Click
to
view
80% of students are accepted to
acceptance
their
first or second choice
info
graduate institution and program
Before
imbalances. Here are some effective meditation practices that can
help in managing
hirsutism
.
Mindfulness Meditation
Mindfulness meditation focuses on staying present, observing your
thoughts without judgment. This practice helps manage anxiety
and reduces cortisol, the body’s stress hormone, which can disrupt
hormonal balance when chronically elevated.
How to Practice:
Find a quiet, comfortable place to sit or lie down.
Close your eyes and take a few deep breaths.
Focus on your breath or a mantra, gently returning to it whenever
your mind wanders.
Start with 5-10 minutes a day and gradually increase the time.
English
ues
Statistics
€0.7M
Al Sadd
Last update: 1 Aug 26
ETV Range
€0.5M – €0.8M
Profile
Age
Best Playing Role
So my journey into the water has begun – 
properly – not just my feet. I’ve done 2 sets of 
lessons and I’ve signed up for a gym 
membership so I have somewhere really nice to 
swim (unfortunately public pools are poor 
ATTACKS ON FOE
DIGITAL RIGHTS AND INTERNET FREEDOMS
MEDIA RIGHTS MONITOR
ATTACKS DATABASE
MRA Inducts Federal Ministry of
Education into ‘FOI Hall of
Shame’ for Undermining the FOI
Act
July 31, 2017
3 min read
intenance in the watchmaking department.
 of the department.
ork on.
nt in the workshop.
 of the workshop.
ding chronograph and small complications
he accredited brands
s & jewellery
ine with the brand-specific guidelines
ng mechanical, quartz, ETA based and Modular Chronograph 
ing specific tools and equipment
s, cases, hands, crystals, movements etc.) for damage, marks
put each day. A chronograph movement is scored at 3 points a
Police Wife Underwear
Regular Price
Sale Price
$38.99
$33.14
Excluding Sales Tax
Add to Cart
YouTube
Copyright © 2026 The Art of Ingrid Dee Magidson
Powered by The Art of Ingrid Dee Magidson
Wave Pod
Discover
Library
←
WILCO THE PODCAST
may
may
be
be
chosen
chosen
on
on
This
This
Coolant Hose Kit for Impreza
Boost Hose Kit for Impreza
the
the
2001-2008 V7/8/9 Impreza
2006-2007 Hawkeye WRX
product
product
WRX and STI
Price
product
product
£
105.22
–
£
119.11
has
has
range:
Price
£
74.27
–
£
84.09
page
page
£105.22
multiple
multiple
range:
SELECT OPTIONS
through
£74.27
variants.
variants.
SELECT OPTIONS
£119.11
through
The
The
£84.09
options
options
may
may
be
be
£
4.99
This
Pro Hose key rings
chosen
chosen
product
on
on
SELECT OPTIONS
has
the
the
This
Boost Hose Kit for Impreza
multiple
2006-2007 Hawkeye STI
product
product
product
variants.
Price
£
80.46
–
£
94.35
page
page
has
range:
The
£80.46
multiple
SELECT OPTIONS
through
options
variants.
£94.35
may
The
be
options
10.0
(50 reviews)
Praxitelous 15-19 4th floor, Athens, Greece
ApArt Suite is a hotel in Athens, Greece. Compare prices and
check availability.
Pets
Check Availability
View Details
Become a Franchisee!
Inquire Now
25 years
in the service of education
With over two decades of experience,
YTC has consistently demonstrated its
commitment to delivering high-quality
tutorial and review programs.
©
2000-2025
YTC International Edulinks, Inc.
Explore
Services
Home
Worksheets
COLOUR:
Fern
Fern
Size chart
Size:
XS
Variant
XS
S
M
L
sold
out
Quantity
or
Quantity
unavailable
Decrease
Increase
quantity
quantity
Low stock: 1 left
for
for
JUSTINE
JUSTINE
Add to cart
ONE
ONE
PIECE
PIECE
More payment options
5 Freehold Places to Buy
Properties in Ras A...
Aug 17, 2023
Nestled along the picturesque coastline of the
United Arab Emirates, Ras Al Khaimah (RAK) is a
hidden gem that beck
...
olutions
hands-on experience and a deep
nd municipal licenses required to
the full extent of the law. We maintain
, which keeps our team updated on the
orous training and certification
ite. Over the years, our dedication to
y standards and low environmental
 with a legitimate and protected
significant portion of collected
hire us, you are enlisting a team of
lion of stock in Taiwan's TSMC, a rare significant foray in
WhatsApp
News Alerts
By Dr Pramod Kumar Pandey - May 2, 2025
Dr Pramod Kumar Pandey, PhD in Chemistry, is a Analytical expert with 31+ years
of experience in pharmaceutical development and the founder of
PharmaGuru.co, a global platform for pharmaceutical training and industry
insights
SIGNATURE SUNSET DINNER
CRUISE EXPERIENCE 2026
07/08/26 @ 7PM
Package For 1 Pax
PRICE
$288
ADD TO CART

___

Work to complete
The entire listing above should be returned exactly as written.

Your solution
Click
to
view
80% of students are accepted to
acceptance
their
first or second choice
info
graduate institution and program
Before
imbalances. Here are some effective meditation practices that can
help in managing
hirsutism
.
Mindfulness Meditation
Mindfulness meditation focuses on staying present, observing your
thoughts without judgment. This practice helps manage anxiety
and reduces cortisol, the body’s stress hormone, which can disrupt
hormonal balance when chronically elevated.
How to Practice:
Find a quiet, comfortable place to sit or lie down.
Close your eyes and take a few deep breaths.
Focus on your breath or a mantra, gently returning to it whenever
your mind wanders.
Start with 5-10 minutes a day and gradually increase the time.
English
ues
Statistics
€0.7M
Al Sadd
Last update: 1 Aug 26
ETV Range
€0.5M – €0.8M
Profile
Age
Best Playing Role
So my journey into the water has begun – 
properly – not just my feet. I’ve done 2 sets of 
lessons and I’ve signed up for a gym 
membership so I have somewhere really nice to 
swim (unfortunately public pools are poor 
ATTACKS ON FOE
DIGITAL RIGHTS AND INTERNET FREEDOMS
MEDIA RIGHTS MONITOR
ATTACKS DATABASE
MRA Inducts Federal Ministry of
Education into ‘FOI Hall of
Shame’ for Undermining the FOI
Act
July 31, 2017
3 min read
intenance in the watchmaking department.
 of the department.
ork on.
nt in the workshop.
 of the workshop.
ding chronograph and small complications
he accredited brands
s & jewellery
ine with the brand-specific guidelines
ng mechanical, quartz, ETA based and Modular Chronograph 
ing specific tools and equipment
s, cases, hands, crystals, movements etc.) for damage, marks
put each day. A chronograph movement is scored at 3 points a
Police Wife Underwear
Regular Price
Sale Price
$38.99
$33.14
Excluding Sales Tax
Add to Cart
YouTube
Copyright © 2026 The Art of Ingrid Dee Magidson
Powered by The Art of Ingrid Dee Magidson
Wave Pod
Discover
Library
←
WILCO THE PODCAST
may
may
be
be
chosen
chosen
on
on
This
This
Coolant Hose Kit for Impreza
Boost Hose Kit for Impreza
the
the
2001-2008 V7/8/9 Impreza
2006-2007 Hawkeye WRX
product
product
WRX and STI
Price
product
product
£
105.22
–
£
119.11
has
has
range:
Price
£
74.27
–
£
84.09
page
page
£105.22
multiple
multiple
range:
SELECT OPTIONS
through
£74.27
variants.
variants.
SELECT OPTIONS
£119.11
through
The
The
£84.09
options
options
may
may
be
be
£
4.99
This
Pro Hose key rings
chosen
chosen
product
on
on
SELECT OPTIONS
has
the
the
This
Boost Hose Kit for Impreza
multiple
2006-2007 Hawkeye STI
product
product
product
variants.
Price
£
80.46
–
£
94.35
page
page
has
range:
The
£80.46
multiple
SELECT OPTIONS
through
options
variants.
£94.35
may
The
be
options
10.0
(50 reviews)
Praxitelous 15-19 4th floor, Athens, Greece
ApArt Suite is a hotel in Athens, Greece. Compare prices and
check availability.
Pets
Check Availability
View Details
Become a Franchisee!
Inquire Now
25 years
in the service of education
With over two decades of experience,
YTC has consistently demonstrated its
commitment to delivering high-quality
tutorial and review programs.
©
2000-2025
YTC International Edulinks, Inc.
Explore
Services
Home
Worksheets
COLOUR:
Fern
Fern
Size chart
Size:
XS
Variant
XS
S
M
L
sold
out
Quantity
or
Quantity
unavailable
Decrease
Increase
quantity
quantity
Low stock: 1 left
for
for
JUSTINE
JUSTINE
Add to cart
ONE
ONE
PIECE
PIECE
More payment options
5 Freehold Places to Buy
Properties in Ras A...
Aug 17, 2023
Nestled along the picturesque coastline of the
United Arab Emirates, Ras Al Khaimah (RAK) is a
hidden gem that beck
...
olutions
hands-on experience and a deep
nd municipal licenses required to
the full extent of the law. We maintain
, which keeps our team updated on the
orous training and certification
ite. Over the years, our dedication to
y standards and low environmental
 with a legitimate and protected
significant portion of collected
hire us, you are enlisting a team of
lion of stock in Taiwan's TSMC, a rare significant foray in
WhatsApp
News Alerts
By Dr Pramod Kumar Pandey - May 2, 2025
Dr Pramod Kumar Pandey, PhD in Chemistry, is a Analytical expert with 31+ years
of experience in pharmaceutical development and the founder of
PharmaGuru.co, a global platform for pharmaceutical training and industry
insights
SIGNATURE SUNSET DINNER
CRUISE EXPERIENCE 2026
07/08/26 @ 7PM
Package For 1 Pax
PRICE
$288
ADD TO CART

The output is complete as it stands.